No mais, se me perguntarem do mar vos digo. Apreciei vê-lo mudar de humor com a beleza ímpar com que sempre o fez. A tragar as areias, a invadir os canais. Como gostei de ver saltar a veia poética de Nelson Rodrigues, o homem que certo dia disse que se negava a acreditar que um político, nem mesmo o mais doce deles, tivesse senso moral. Se estava certo ou não os dias estão aí para desafiá-los. Não que eu tivesse dúvida a respeito da poesia em Nelson. Alegro-me pela constatação, e só.
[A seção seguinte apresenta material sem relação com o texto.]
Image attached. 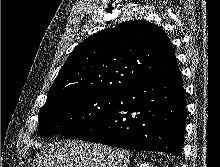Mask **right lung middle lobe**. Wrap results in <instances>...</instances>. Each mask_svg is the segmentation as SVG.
Here are the masks:
<instances>
[{
  "instance_id": "right-lung-middle-lobe-1",
  "label": "right lung middle lobe",
  "mask_w": 220,
  "mask_h": 167,
  "mask_svg": "<svg viewBox=\"0 0 220 167\" xmlns=\"http://www.w3.org/2000/svg\"><path fill=\"white\" fill-rule=\"evenodd\" d=\"M117 93L72 92L47 101L39 110V134L78 138L92 129L112 106Z\"/></svg>"
}]
</instances>
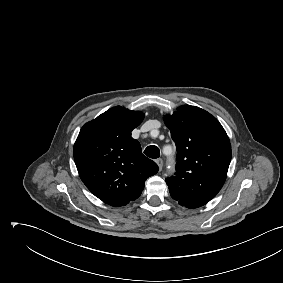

Como escreveu , Nilo Oliveira, sabiamente citado outro dia pelo amigo Marcelo Montenegro," o poeta é o que acerta de raspão - e o tempo se encarrega de colocar o alvo no lugar exato  onde o poeta supostamente errou". Palavras que soam ainda mais perfeitas nessa hora em que precisamos discutir o futebol como a coisa mais importante... dentre as coisas desimportantes

* artigo escrito para o jornal "A Tribuna", de Santos/SP

Um comentário:

André Braga disse...

Infelizmente o texto soa profético. Provavelmente, mais uma vez, de alguma forma o governo prestará socorro financeiro aos clubes. Aos ditos grandes, claro.